Generate a random sentence from your tweet with trigram

It is a record. The explanation is written only lightly.

manner

Preparation

Download your tweet history. On the Twitter page, make a request by selecting "Settings & Privacy" → "Account" → "Twitter data" → "Download Twitter data", and after a while, a download link will be sent to your email address, so download from there. Since the summer of 2019, the specifications of the download data have changed and it seems that tweets.csv has becometweets.js, so it is troublesome, so using the tool written by another person tweets.csv Make a . (Https://17number.github.io/tweet-js-loader/)

Create a text folder in the same directory as your workplace and throw tweets.csv into it and you're ready to go.

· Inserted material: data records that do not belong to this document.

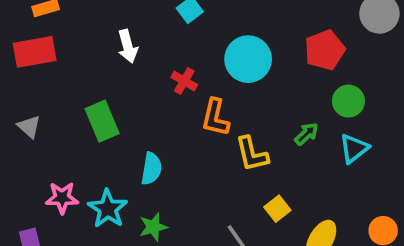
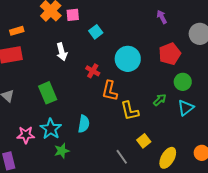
cyan semicircle: (151, 169) -> (84, 124), moved
cyan star: (108, 209) -> (51, 129), moved
green star: (153, 227) -> (62, 151), moved

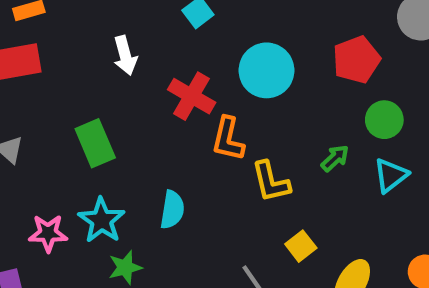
red cross: (93, 71) -> (192, 96), size x1.5

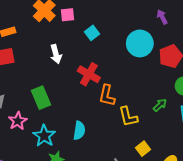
cyan circle: (267, 70) -> (140, 43), moved
pink star: (48, 233) -> (18, 121), moved, turned -30

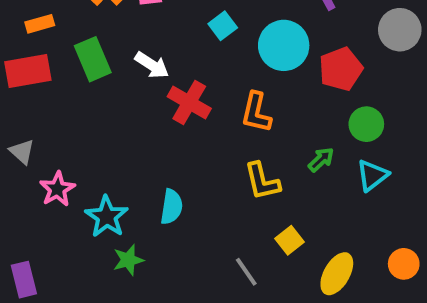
cyan square: (92, 33) -> (223, 26), moved
white arrow: (56, 54) -> (152, 65), moved, turned -42
orange L-shape: (107, 95) -> (256, 112), moved
green rectangle: (41, 98) -> (93, 59), moved

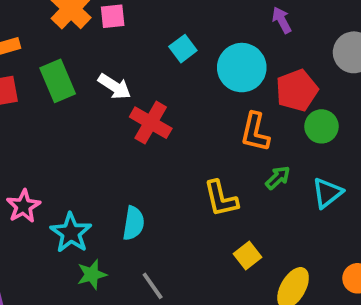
orange L-shape: (256, 112) -> (255, 132), moved
green circle: (366, 124) -> (322, 126), moved
gray line: (246, 272) -> (153, 286), moved

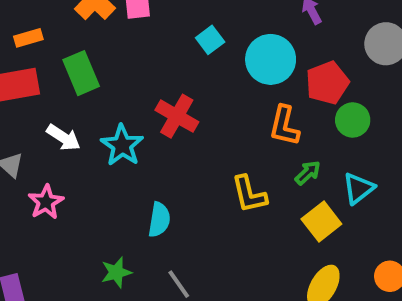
white arrow: (115, 87) -> (63, 138), moved
cyan star: (71, 233) -> (122, 145), moved
yellow square: (247, 256) -> (321, 222), moved, size x1.4

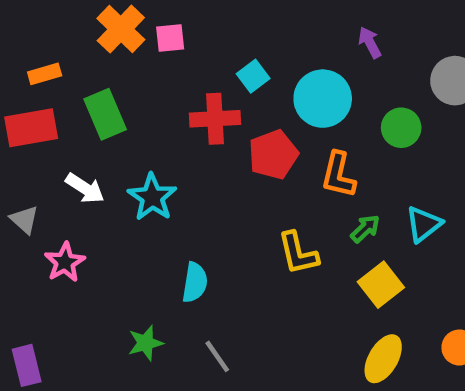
red pentagon: (327, 83) -> (273, 155), moved
red cross: (177, 116) -> (215, 119), moved, turned -33
green circle: (353, 120) -> (401, 128), moved
cyan triangle: (359, 188) -> (424, 224), moved

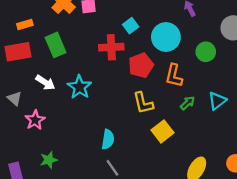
yellow L-shape: (298, 253) -> (143, 103), moved
cyan semicircle: (195, 282) -> (108, 139), moved
yellow square: (381, 285) -> (163, 131), moved
green star: (145, 343) -> (49, 160), moved

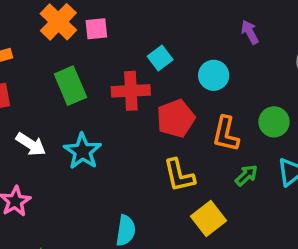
cyan circle: (166, 37) -> (214, 75), size x0.7
green rectangle: (56, 45) -> (70, 86), moved
green circle: (206, 52) -> (274, 122), moved

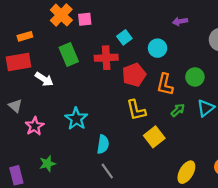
purple arrow: (250, 32) -> (180, 21), turned -72
white arrow: (31, 144) -> (44, 79), moved
cyan star: (83, 151) -> (76, 119), moved

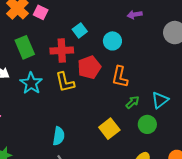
pink square: (85, 19) -> (41, 12), turned 32
green circle: (195, 77) -> (147, 124), moved
yellow L-shape: (136, 110) -> (65, 82), moved
cyan star: (76, 119) -> (31, 83), moved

Next, about the contents of tweet.py. First, create tweets.txt in the following part. The tweet body is extracted from tweets.csv and made into a txt file.

`tweet.py`


import csv
import re

rawfile = "text/tweets.csv"
infile = "text/tweets.txt"
outfile = "text/tweets_wakati.txt"


with open(rawfile,'r') as f:
    reader = csv.reader(f)
    
    with open(infile,'w') as f:
        for d in reader:
            if len(d) > 2:
                f.write(d[2])
            f.write('\n')

Next, use janome to divide the words and train the model. If you don't have janome, please do pip install janome first. By the way, I try to make sentences that make sense in Japanese as much as possible by eliminating alphabets, specific symbols, question boxes, etc.

`tweet.py`


from janome.tokenizer import Tokenizer
t = Tokenizer()


with open(infile,'r') as f:
    data = f.readlines()

p = re.compile('[a-z]+')
p2 = re.compile('[:/.@#Question ●]+')

with open(outfile,'w') as f:
    for i in range(len(data)):
        line = data[i]
        if p2.search(line):
            pass
        else:
            for token in t.tokenize(line):
                if p.search(str(token.surface)):
                    pass
                else:
                    f.write(str(token.surface))
                    f.write(' ')
            f.write('\n')
        


words = []
for l in open(outfile, 'r', encoding='utf-8').readlines():
    if len(l) > 1:
        words.append(('<BOP> <BOP> ' + l + ' <EOP>').split())


from nltk.lm import Vocabulary
from nltk.lm.models import MLE
from nltk.util import ngrams

vocab = Vocabulary([item for sublist in words for item in sublist])

print('Vocabulary size: ' + str(len(vocab)))

text_trigrams = [ngrams(word, 3) for word in words]

n = 3
lm = MLE(order = n, vocabulary = vocab)
lm.fit(text_trigrams)

Finally, random sentence generation.

`tweets.py`


for j in range(10):
    # context = ['<BOP>']
    context = ['<BOP>','<BOP>']
    sentence = ''
    for i in range(0, 100):
        #Randomly select a non-zero probability of connecting from the last two words in the context
        w = lm.generate(text_seed=context)

        if '<EOP>' == w or '\n' == w:
            break

        context.append(w)
        sentence += w

        
    
    print(sentence+'\n')

10 sentences are output at random. When copying and pasting, combine the code written above into one file, or divide it into cells with jupyter notebook and execute it. The latter method is recommended as it may take some time to train the model.

result

You should see 10 sentences output like the one above. It's pretty interesting so you can try it endlessly. Please try it out.